GBP pairs are recovering smartly as it looks from where I sit, that the market uncertainty level on the Scottish referendum is fading fast after new polling results counter the previous polls showing the "yes" vote gaining momentum.
Implied options volatility is still very elevated, but the rates picture at the front end of the curve and spreads on long gilts suggest to me that the market isn’t pricing much in outside of perhaps placing far out-of-the-money hedges in GBP.
GBPUSD is looking more and more like a sell on as the action takes us back toward 1.6250/1.6300, while EURGBP downside might be the way to look for further GBP relief. I’ll have more on the Scottish referendum later today.
Australia saw an off-the-charts strength in payrolls growth in August that was almost twice as strong as the highest reading over the past 10 years. As well, the participation rate jumped higher, though the payrolls number was so strong that the unemployment rate still dropped all the way to 6.1%.
This data point is not in fitting with other data from Australia nor the steady drop in consumer confidence, so I am taking this release with more than a grain of salt until we gather at least another couple of months of data.
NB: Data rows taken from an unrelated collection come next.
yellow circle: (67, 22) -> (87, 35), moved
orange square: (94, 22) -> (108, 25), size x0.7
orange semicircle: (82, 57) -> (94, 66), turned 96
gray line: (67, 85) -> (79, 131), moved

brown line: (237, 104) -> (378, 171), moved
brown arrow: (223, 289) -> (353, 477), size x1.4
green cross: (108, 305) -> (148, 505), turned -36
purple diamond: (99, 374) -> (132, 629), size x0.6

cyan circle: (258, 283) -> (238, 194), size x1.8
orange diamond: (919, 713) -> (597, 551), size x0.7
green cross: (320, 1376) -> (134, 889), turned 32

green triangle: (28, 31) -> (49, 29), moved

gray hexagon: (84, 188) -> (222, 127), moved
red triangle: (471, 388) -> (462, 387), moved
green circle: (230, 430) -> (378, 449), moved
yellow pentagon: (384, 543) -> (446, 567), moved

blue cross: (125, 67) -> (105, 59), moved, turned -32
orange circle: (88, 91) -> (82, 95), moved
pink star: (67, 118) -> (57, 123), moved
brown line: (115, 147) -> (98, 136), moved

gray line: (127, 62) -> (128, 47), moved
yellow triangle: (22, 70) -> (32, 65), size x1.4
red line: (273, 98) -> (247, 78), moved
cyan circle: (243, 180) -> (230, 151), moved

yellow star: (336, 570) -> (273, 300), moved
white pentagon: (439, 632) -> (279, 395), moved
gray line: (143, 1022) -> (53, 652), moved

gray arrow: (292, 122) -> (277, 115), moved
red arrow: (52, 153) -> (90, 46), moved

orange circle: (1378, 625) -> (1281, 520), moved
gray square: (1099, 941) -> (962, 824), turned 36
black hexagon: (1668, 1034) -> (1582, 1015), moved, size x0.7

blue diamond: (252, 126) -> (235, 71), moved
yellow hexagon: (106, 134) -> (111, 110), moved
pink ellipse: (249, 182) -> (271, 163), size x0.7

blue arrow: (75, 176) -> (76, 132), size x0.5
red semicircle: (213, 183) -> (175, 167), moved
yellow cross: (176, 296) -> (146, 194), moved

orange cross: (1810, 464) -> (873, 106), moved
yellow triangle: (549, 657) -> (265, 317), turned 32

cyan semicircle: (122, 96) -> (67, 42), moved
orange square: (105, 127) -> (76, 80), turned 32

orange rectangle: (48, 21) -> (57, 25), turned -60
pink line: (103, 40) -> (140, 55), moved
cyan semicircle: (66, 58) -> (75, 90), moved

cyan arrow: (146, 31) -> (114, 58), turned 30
A Bloomberg article cites Australia’s statistics bureau, which said that “a rotation in its survey group affected today’s figures.” As well, over 80% of the growth was in part-time positions. All of this makes it risky to predict mean reversion at the September payrolls (the normal pattern in the past is that spikes mean revert over subsequent months) as this could be a step-wise change due to a new data collection regime. Hard to tell, the only thing for sure is that this single data point doesn’t tell us much.
AUDUSD
The strong payrolls number had short rates in Australia jumping higher and AUD rallying overnight. The first key area where the action is settling is around the 200-day moving average near 0.9180, but the ultimate structural resistance will be the old head and shoulders neckline that was taken out in recent days. While resistance may be tested, I continue to prefer the downside unless we close above 0.9250.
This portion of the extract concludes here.